Server-Timing: cdn-downstream-fbl;dur=50
Server-Timing: cdn-upstream-fbl;dur=100
Metrics provided:
cdn-cache-hitorcdn-cache-miss: Whether request hit cachecdn-downstream-fbl: Time to first byte from CloudFront to clientcdn-upstream-fbl: Time to first byte from origin to CloudFront
Impact: Essential for diagnosing slow response times and cache hit ratios.
Part 4: WAF Configuration
resource "aws_wafv2_web_acl" "main" {
provider = aws.us_east_1 # Must be us-east-1 for CloudFront (global service)
name = "${var.app_name}-${var.environment}-waf"
scope = "CLOUDFRONT"
default_action {
dynamic "allow" {
for_each = var.environment == "production" ? [1] : []
content {}
}
dynamic "block" {
for_each = var.environment == "staging" ? [1] : []
content {}
}
}
# Staging: IP allowlist (office + CI/CD)
dynamic "rule" {
for_each = var.environment == "staging" ? [1] : []
content {
name = "StagingAllowedIPs"
priority = 1
action {
allow {}
}
statement {
ip_set_reference_statement {
arn = aws_wafv2_ip_set.staging_allowed_ips[0].arn
}
}
visibility_config {
cloudwatch_metrics_enabled = true
metric_name = "StagingAllowedIPs"
sampled_requests_enabled = true
}
}
}
# AWS Managed Rules
rule {
name = "AWSManagedRulesCommonRuleSet"
priority = 2
override_action {
none {}
}
statement {
managed_rule_group_statement {
name = "AWSManagedRulesCommonRuleSet"
vendor_name = "AWS"
}
}
visibility_config {
cloudwatch_metrics_enabled = true
metric_name = "AWSManagedRulesCommonRuleSet"

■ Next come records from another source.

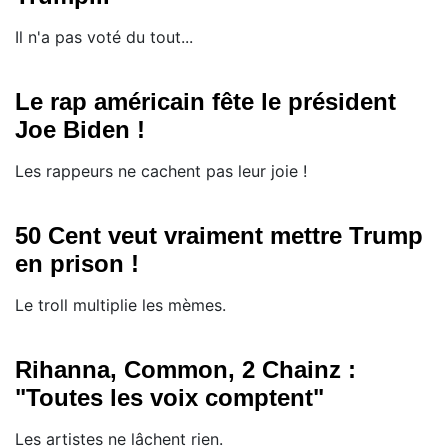
Il n'a pas voté du tout...
Le rap américain fête le président
Joe Biden !
Les rappeurs ne cachent pas leur joie !
50 Cent veut vraiment mettre Trump
en prison !
Le troll multiplie les mèmes.
Rihanna, Common, 2 Chainz :
"Toutes les voix comptent"
Les artistes ne lâchent rien.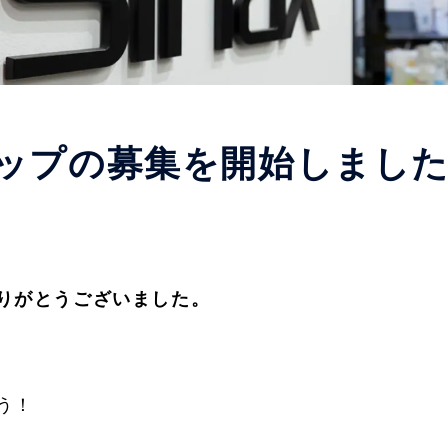
ップの募集を開始しました。
りがとうございました。
う！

sampled_requests_enabled = true
}
}
rule {
name = "AWSManagedRulesSQLiRuleSet"
priority = 4
override_action {
none {}
}
statement {
managed_rule_group_statement {
name = "AWSManagedRulesSQLiRuleSet"
vendor_name = "AWS"
}
}
visibility_config {
cloudwatch_metrics_enabled = true
metric_name = "AWSManagedRulesSQLiRuleSet"
sampled_requests_enabled = true
}
}
# Bot Control with overrides
rule {
name = "AWSManagedRulesBotControlRuleSet"
priority = 6
override_action {
none {}
}
statement {
managed_rule_group_statement {
name = "AWSManagedRulesBotControlRuleSet"
vendor_name = "AWS"
managed_rule_group_configs {
aws_managed_rules_bot_control_rule_set {
inspection_level = "COMMON"
}
}
# Allow SEO bots, monitoring tools
rule_action_override {
name = "CategorySearchEngine"
action_to_use {
count {} # Monitor but don't block
}
}
rule_action_override {
name = "CategoryMonitoring"
action_to_use {
count {}
}
}
}
}
visibility_config {
cloudwatch_metrics_enabled = true
metric_name = "BotControl"
sampled_requests_enabled = true
}
}
visibility_config {
cloudwatch_metrics_enabled = true
metric_name = "nextjs-${var.environment}-waf"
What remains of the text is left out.